Research programs suggested include studies on: -
(i) the status of neuromelanin in the catecholaminergic neurons in the SN, LC and C1-C3 groups of neurons in the brain in schizophrenia.
(ii) Determining in normal brains if the pigmented neurons of the C1 and C3 groups in the medulla are adrenergic or noradrenergic.
(iii) the details of where catecholamine o-quinones are synthesized in the brain and further details of the pathways involved.
(iv) a search for further metabolites on the neuromelanin pathway, particularly 5,6-dihydroxyindoles and their O-methylated metabolites, as well as 5-cysteinyl and 5-glutathionyl derivatives, in the brain and body fluids and their status in schizophrenia. If the C1 & C3 adrenergic neurons in the medulla do not produce neuromelanin, it would be worth while to see if they do or do not contain 5-cysteinyl adrenaline, or adrenolutin derived from adrenaline and any 0-methylated o-quinone metabolites.
(v) further studies on the enzymology, pharmacology, psychopharmacology, and physiology of catecholamine o-quinones and their metabolites.
(vi) further studies of redox mechanisms at the glutamate synapse and their possible role in normal and abnormal synaptic plasticity.
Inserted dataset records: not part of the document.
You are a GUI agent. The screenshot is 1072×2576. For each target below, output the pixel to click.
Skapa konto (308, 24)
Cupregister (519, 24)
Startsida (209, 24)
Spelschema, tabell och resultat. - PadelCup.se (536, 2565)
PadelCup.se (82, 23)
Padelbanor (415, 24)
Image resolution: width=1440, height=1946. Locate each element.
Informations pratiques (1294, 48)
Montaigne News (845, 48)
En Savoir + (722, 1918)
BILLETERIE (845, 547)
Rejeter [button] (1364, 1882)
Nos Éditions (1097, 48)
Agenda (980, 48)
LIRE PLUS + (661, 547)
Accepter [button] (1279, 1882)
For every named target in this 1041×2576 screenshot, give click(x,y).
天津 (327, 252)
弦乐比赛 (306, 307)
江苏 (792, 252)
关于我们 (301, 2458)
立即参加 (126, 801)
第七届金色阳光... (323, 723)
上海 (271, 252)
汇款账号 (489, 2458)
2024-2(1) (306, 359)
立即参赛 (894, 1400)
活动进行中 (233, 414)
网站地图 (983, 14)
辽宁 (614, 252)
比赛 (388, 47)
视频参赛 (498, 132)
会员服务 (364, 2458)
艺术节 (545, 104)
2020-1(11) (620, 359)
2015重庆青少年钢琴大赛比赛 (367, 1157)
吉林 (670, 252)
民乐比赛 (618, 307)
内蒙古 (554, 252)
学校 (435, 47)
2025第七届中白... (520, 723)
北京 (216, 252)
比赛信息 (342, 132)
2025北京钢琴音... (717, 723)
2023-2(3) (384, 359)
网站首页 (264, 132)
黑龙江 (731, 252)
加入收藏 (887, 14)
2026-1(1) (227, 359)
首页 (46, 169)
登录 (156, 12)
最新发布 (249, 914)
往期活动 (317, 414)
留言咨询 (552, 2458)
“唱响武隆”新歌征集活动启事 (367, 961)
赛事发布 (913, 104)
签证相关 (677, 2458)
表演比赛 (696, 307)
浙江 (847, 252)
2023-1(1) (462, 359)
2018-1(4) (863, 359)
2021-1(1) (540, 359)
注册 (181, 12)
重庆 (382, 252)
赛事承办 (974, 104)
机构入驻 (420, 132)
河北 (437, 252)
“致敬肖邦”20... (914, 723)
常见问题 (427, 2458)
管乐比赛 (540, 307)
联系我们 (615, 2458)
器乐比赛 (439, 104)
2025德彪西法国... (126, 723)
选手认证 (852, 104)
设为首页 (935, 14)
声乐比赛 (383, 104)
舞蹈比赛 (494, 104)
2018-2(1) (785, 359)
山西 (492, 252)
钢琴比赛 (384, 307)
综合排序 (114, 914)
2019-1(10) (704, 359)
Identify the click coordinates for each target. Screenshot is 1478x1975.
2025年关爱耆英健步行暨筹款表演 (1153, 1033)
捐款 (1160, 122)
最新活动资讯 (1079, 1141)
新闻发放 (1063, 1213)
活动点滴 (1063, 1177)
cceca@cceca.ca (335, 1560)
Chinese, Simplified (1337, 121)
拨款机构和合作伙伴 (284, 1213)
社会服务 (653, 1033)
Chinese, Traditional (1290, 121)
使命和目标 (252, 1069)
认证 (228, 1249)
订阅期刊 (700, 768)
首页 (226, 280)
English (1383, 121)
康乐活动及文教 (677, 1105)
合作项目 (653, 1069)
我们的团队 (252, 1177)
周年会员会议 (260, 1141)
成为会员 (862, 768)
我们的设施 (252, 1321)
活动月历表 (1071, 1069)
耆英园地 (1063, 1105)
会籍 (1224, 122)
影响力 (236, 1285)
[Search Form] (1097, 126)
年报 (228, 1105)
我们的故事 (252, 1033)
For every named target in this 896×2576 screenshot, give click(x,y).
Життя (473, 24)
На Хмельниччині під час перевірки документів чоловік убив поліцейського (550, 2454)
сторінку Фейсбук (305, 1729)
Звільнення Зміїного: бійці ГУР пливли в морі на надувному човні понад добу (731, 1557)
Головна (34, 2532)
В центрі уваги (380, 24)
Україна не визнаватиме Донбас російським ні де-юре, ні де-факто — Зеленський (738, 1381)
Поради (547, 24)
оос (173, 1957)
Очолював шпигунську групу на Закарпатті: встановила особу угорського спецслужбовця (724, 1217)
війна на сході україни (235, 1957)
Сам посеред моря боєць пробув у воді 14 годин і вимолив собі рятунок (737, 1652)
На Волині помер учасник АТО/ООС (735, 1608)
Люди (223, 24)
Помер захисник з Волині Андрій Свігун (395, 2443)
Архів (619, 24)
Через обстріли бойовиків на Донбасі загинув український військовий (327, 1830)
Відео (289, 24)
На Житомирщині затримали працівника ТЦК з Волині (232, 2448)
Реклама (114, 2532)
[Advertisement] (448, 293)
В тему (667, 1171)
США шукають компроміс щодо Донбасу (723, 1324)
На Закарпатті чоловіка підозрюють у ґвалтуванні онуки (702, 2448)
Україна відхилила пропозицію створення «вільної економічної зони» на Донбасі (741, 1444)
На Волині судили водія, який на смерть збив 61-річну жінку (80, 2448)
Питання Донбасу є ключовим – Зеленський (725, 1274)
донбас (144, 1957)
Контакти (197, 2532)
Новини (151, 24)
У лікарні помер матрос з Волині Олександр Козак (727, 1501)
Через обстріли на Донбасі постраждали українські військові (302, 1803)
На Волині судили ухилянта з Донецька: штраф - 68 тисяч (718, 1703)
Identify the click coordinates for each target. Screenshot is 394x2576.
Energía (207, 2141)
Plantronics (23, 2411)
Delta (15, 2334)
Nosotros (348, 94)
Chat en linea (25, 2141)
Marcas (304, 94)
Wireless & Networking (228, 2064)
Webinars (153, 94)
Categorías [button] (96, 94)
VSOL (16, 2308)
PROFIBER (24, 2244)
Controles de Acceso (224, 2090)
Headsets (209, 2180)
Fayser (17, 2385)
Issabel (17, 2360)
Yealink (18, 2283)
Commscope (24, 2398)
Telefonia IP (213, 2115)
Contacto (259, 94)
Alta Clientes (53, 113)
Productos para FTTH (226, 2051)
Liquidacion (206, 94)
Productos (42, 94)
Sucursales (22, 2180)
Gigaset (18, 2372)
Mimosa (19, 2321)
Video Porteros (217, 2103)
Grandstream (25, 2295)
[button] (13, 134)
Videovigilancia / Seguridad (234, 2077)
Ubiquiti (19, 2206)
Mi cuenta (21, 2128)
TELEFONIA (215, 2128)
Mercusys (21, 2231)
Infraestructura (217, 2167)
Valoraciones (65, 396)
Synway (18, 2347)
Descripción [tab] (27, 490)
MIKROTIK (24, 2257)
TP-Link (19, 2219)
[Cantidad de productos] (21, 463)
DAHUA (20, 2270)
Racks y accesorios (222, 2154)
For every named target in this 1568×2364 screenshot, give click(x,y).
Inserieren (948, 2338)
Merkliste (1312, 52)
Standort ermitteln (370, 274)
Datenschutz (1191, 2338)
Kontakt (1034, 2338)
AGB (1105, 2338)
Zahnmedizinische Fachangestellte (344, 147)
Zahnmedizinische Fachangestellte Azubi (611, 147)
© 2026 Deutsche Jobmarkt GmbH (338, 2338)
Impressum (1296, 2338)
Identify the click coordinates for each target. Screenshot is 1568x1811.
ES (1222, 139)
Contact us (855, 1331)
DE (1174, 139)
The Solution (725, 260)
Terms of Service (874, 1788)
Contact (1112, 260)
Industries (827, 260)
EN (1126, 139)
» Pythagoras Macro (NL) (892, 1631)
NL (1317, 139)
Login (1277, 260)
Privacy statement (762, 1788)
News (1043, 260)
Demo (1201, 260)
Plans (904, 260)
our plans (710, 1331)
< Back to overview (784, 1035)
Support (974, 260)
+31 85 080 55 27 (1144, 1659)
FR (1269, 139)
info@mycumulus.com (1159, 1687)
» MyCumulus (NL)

(vii) further exploration of the role of the adrenergic projection to the medial thalamus and its possible relationship to the action of neuroleptics at this site (Cohen and Wan, 1995).
(viii) further studies of the mechanism of the antioxidant properties of catecholamines.
It is further suggested that any clinical studies should be carried out according to the guide lines laid out by Stevens (1997).